De plus, la question d’avoir des enfants ou pas ne dépend pas de moi, vous vous en doutez. Il faudrait déjà trouver un cousin de mon âge avec un don suffisamment précis, de préférence un qui complète le mien, et qui puisse quitter la ville à laquelle il a été assignée, vu que je peux difficilement laisser celle-ci, étant donné son état d’incurie. Et il faudrait que je suspende mon œuvre le temps de les avoir. Je ne peux pas prendre le risque de me perdre alors que je porte la prochaine génération. Donc cela sous-entend que quelqu’un devra me remplacer le temps que je donne naissance à au moins deux enfants, un pour mon conjoint et un pour moi... en espérant que les deux aient le don.

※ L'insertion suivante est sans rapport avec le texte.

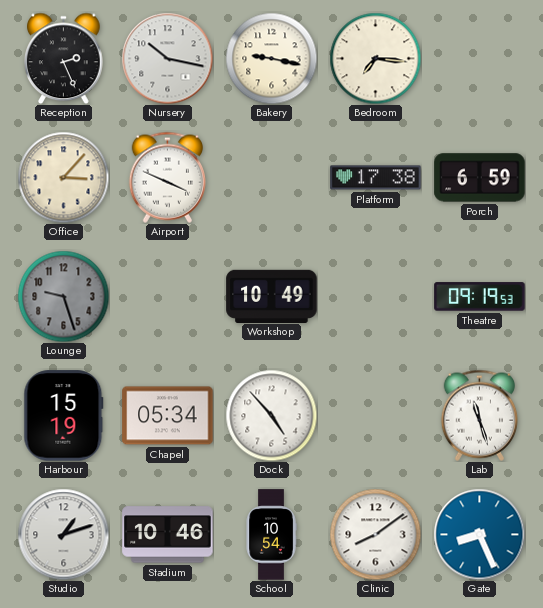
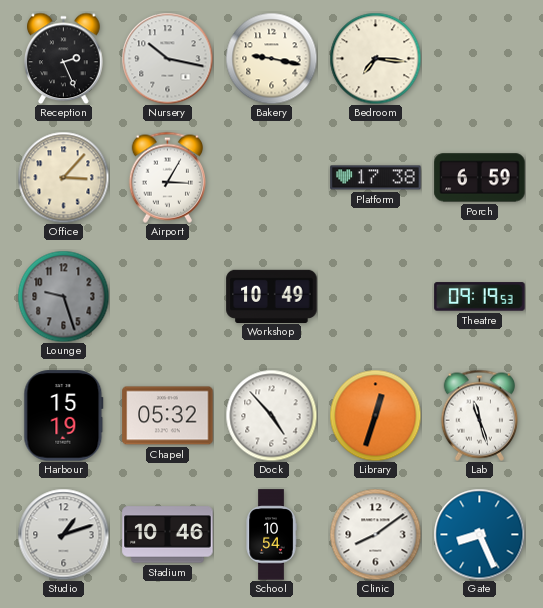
Airport: 3:49 -> 3:05
Chapel: 05:34 -> 05:32
Library: none -> 12:33
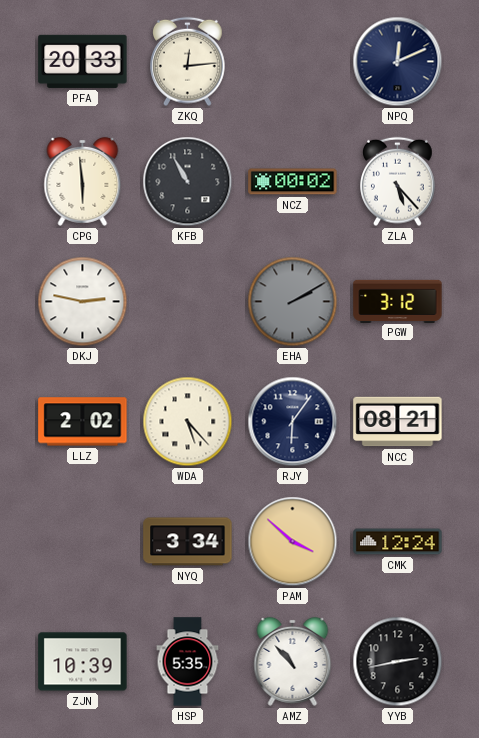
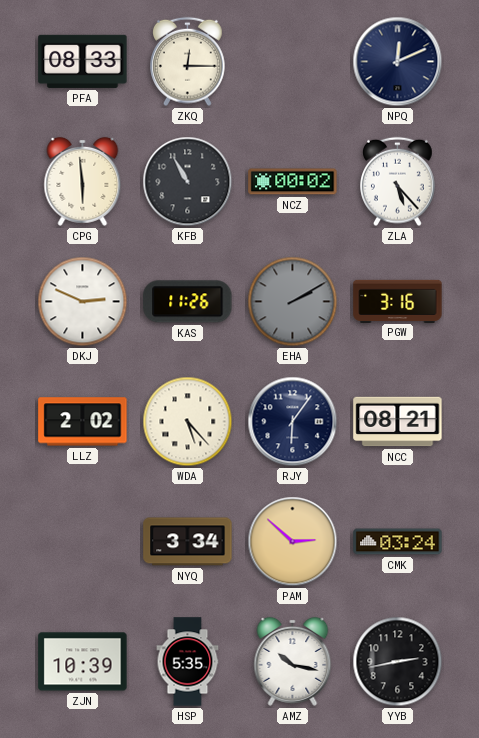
PFA: 20:33 -> 08:33
ZKQ: 12:14 -> 12:15
DKJ: 2:47 -> 2:49
KAS: none -> 11:26
PGW: 3:12 -> 3:16
PAM: 3:52 -> 2:52
CMK: 12:24 -> 03:24
AMZ: 10:53 -> 10:17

Et pour être tout à fait honnête avec vous, cela me brise le cœur. Si j’ai des enfants capables de dialoguer avec les pierres, je les condamne à reprendre ma vie après la mienne, notre présence dans la ville sera pérennisée, certes, mais le destin de ma descendance sera de reprendre mon fardeau après moi, et ensuite celui de leurs enfants après eux. Et si jamais j’enfante des sans-dons, eh bien ils disparaitront, purement et simplement. J’espère seulement qu’ils ne sauront jamais qu’ils ont été jugés ainsi à la naissance. Je ne peux qu’imaginer, mais n’est-ce pas une chose cruelle, de ne rien savoir sinon que l’on n’a pas satisfait ? Je pense que c’est comme d’essayer de construire une maison sur un sol d’argile, justement. Il manque une assise solide pour s’élever. Tôt ou tard, on ne peut que sombrer.